In 2017 DOK Leipzig again has a diverse selection of films in store for young festivalgoers. In the KIDS DOK special programme, curated by programme coordinator Lina Dinkla, the festival will be presenting films for children of all ages. Following the screenings, children moderators will lead lively discussions about the films.


DAM! The Story of Kit the Beaver (2017); Director: Kjell BoersmaDAM! The Story of Kit the Beaver (2017): Director: Kjell Boersma

KIDS DOK comprises four programmes with films from all over the world. The two ANIMA FOR KIDS programmes will show fantastical animated films for children from the ages of 3 and 5 up. This year a lot of characters from the animal kingdom will be making an appearance, whether modelled out of clay, drawn or as puppets. In DAM! The Story of Kit the Beaver by Kjell Boersma, the little beaver Kit demonstrates that helping others is more important than looking out for yourself. And Lena von Döhren’s film The Little Bird and the Caterpillar teaches us that farting can save lives and create friendships.

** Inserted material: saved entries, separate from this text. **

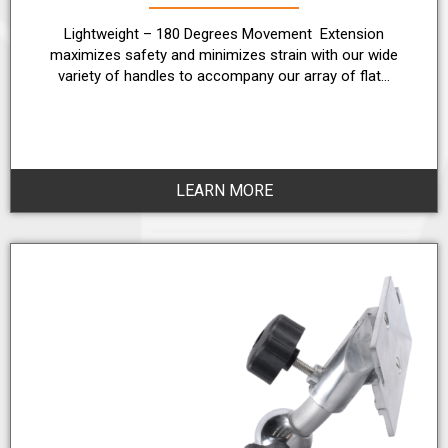
Lightweight – 180 Degrees Movement Extension
maximizes safety and minimizes strain with our wide
variety of handles to accompany our array of flat…
LEARN MORE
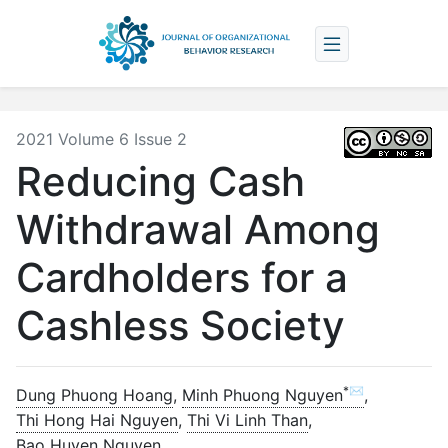
2021 Volume 6 Issue 2
Reducing Cash
Withdrawal Among
Cardholders for a
Cashless Society
*✉
Dung Phuong Hoang
,
Minh Phuong Nguyen
,
Thi Hong Hai Nguyen
,
Thi Vi Linh Than
,
Bao Huyen Nguyen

Thea (2016); Director: Halvor NittebergThea (2016); Director: Halvor Nitteberg

The MIX FOR KIDS programmes are aimed at children from the ages of 8 and 12 up and propose a mixed selection of documentary and animated films. The protagonists of the films are all children, who are encountered at eye level. They give us insights into their future plans and try to figure out the world they live in. Many of the films deal with arrival. In Hello Salaam by Kim Brand, the Dutch friends Sil and Merlijn set off on a journey to a refugee camp in Lesbos, to see with their own eyes how people looking for a new home are having to live. Using a language app, they talk to the boys in the camp about where they come from and end up making new friends. In her animated documentary film The Little One, Diana Cam Van Nguyen tells of growing up Vietnamese in the Czech Republic and how she learned at an early age what it means to be foreign or truly at home. And the film Thea follows a sprightly 12-year-old who suffers from epilepsy and returns home after a long stay in a clinic. Thea provides an insight into her way of thinking and tells her favourite jokes, with the film showing black-and-white photographs that are brought to life in a sort of flick book.


Every morning during festival week DOK Leipzig will be putting on screenings for kindergartens and schools. There will be live translations into German.